The plan sponsor knows that it made an error by not initiating the loan repayment through payroll deduction. It now has three options:
- Tell Catherine, “Too bad;” she has to pay the taxes. She should have noticed the payments were not being taken out of her paycheck sooner.
- Fix the failure through the IRS Employee Plans Compliance Resolution System (EPCRS) Voluntary Correction Program (“VCP”). As discussed in option 3 below, the plan sponsor can self-correct the failure. However, only by correcting the loan through VCP will the plan sponsor be able to apply to the Department of Labor’s Voluntary Fiduciary Correction Program and receive a ‘no action’ letter. This is a consideration that should be weighed when deciding if this method of correction is appropriate.

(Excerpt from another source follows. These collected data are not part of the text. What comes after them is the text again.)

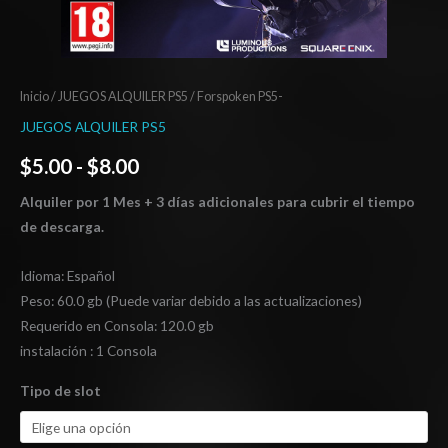
Inicio
/
JUEGOS ALQUILER PS5
/ Forspoken PS5-
JUEGOS ALQUILER PS5
$
5.00
-
$
8.00
Alquiler por 1 Mes + 3 días adicionales para cubrir el tiempo
de descarga.
Idioma: Español
Peso: 60.0 gb (Puede variar debido a las actualizaciones)
Requerido en Consola: 120.0 gb
instalación : 1 Consola
Tipo de slot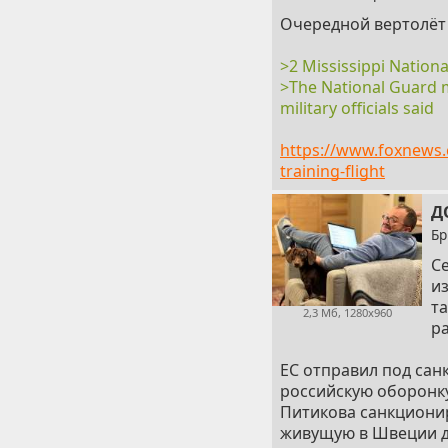
Очередной вертолёт 
>2 Mississippi Nationa
>The National Guard m
military officials said
https://www.foxnews.
training-flight
Д
Бр
С
из
та
2,3 Мб, 1280x960
р
ЕС отправил под сан
российскую оборонк
Питикова санкционир
живущую в Швеции д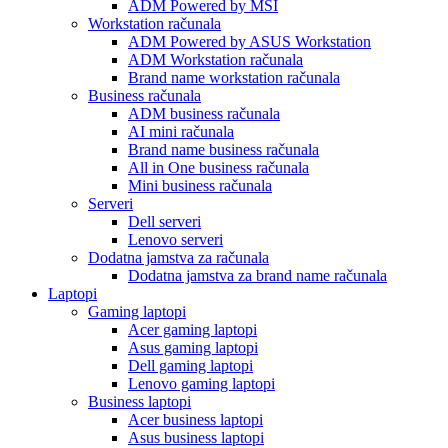
ADM Powered by MSI
Workstation računala
ADM Powered by ASUS Workstation
ADM Workstation računala
Brand name workstation računala
Business računala
ADM business računala
AI mini računala
Brand name business računala
All in One business računala
Mini business računala
Serveri
Dell serveri
Lenovo serveri
Dodatna jamstva za računala
Dodatna jamstva za brand name računala
Laptopi
Gaming laptopi
Acer gaming laptopi
Asus gaming laptopi
Dell gaming laptopi
Lenovo gaming laptopi
Business laptopi
Acer business laptopi
Asus business laptopi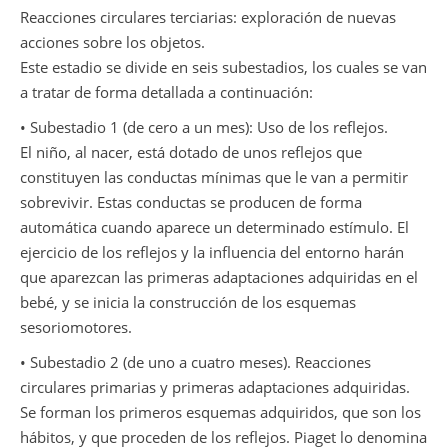
Reacciones circulares terciarias: exploración de nuevas
acciones sobre los objetos.
Este estadio se divide en seis subestadios, los cuales se van
a tratar de forma detallada a continuación:
• Subestadio 1 (de cero a un mes): Uso de los reflejos.
El niño, al nacer, está dotado de unos reflejos que
constituyen las conductas mínimas que le van a permitir
sobrevivir. Estas conductas se producen de forma
automática cuando aparece un determinado estímulo. El
ejercicio de los reflejos y la influencia del entorno harán
que aparezcan las primeras adaptaciones adquiridas en el
bebé, y se inicia la construcción de los esquemas
sesoriomotores.
• Subestadio 2 (de uno a cuatro meses). Reacciones
circulares primarias y primeras adaptaciones adquiridas.
Se forman los primeros esquemas adquiridos, que son los
hábitos, y que proceden de los reflejos. Piaget lo denomina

- As of April 2019, the plan sponsor may fix the failure through the EPCRS Self-Correction Program (“SCP”), using one of the following options:
- The participant can make a lump sum payment equal to the missed payments, plus accrued interest;
- The remaining balance of the loan, including accrued interest, may be reamortized over the remaining payment schedule of the original term of the loan (or an extended term not exceeding the maximum five-year repayment period); or
- A combination of either of the above methods.
The plan sponsor can pay the accrued interest as part of the correction outlined above to help make the situation right with the participant. Additionally, remember that even when a plan sponsor uses SCP, it is important to document that correction in a memo along with the supporting documentation showing the steps taken. This documentation should also be provided to the participant as they have been issued the Form 1099-R and may need it to explain why they may not have declared this income on their taxes.

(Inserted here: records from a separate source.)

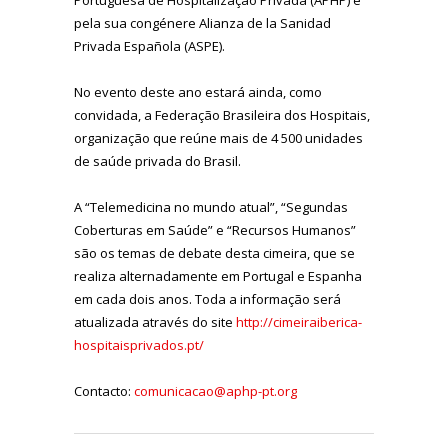
pela sua congénere Alianza de la Sanidad
Privada Española (ASPE).
No evento deste ano estará ainda, como
convidada, a Federação Brasileira dos Hospitais,
organização que reúne mais de 4 500 unidades
de saúde privada do Brasil.
A “Telemedicina no mundo atual”, “Segundas
Coberturas em Saúde” e “Recursos Humanos”
são os temas de debate desta cimeira, que se
realiza alternadamente em Portugal e Espanha
em cada dois anos. Toda a informação será
atualizada através do site
http://cimeiraiberica-
hospitaisprivados.pt/
Contacto:
comunicacao@aphp-pt.org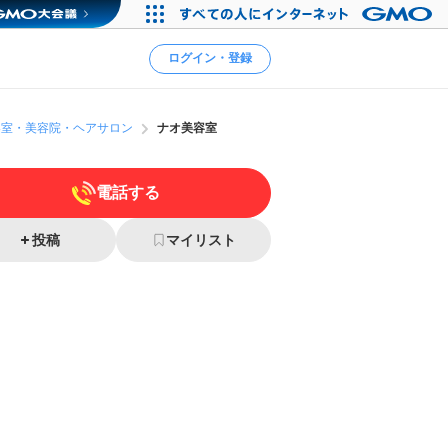
ログイン・登録
容室・美容院・ヘアサロン
ナオ美容室
電話する
投稿
マイリスト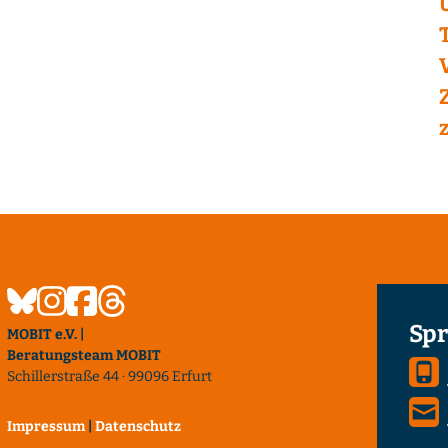
Spr
MOBIT e.V. |
Beratungsteam MOBIT
Schillerstraße 44 · 99096 Erfurt
Impressum
|
Datenschutz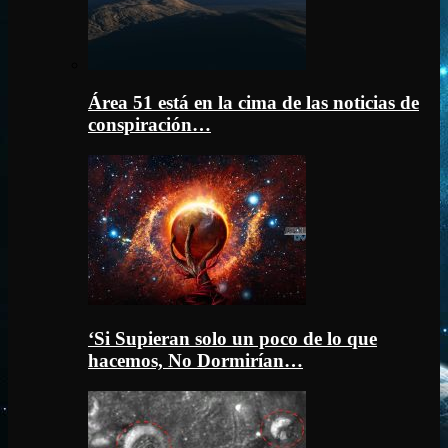
Área 51 está en la cima de las noticias de
conspiración…
‘Si Supieran solo un poco de lo que
hacemos, No Dormirían…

How important is the VCP filing of the loan correction and the protection of the ability to go to the DOL under VFCP? In typical lawyer fashion, we need to say, “It depends.” On a practical basis, the effect of DOL involvement in a loan problem would be for it to declare the loan to be a prohibited transaction, raising the potential of excise taxes equal to 15% of the loan interest, pyramiding for all years during which the loan is outstanding. A VFCP filing forestalls this. There is also a very small possibility that the plan could be disqualified if a prohibited transaction loan is left unresolved.
In most cases, the potential excise tax liability for a single loan is not significant. However, there may be times where the risk and the liability are higher. If you are concerned, seek legal counsel.
Things to Keep in Mind
If a loan was taken and payments were never made, this may not be considered a bona fide loan. This could again raise the specter of DOL involvement and classification of such a loan as a prohibited transaction. In this circumstance, however, the risks and liabilities are higher than those discussed above, particularly if the borrower is an owner or other highly compensated employee. If that situation arises, seek legal advice.
Even though we now have the beautiful SCP option, it is important to help clients put in place procedures to process and track loans to avoid deemed distributions. You should also monitor loans you administer for your clients closely to catch loans before they go into default.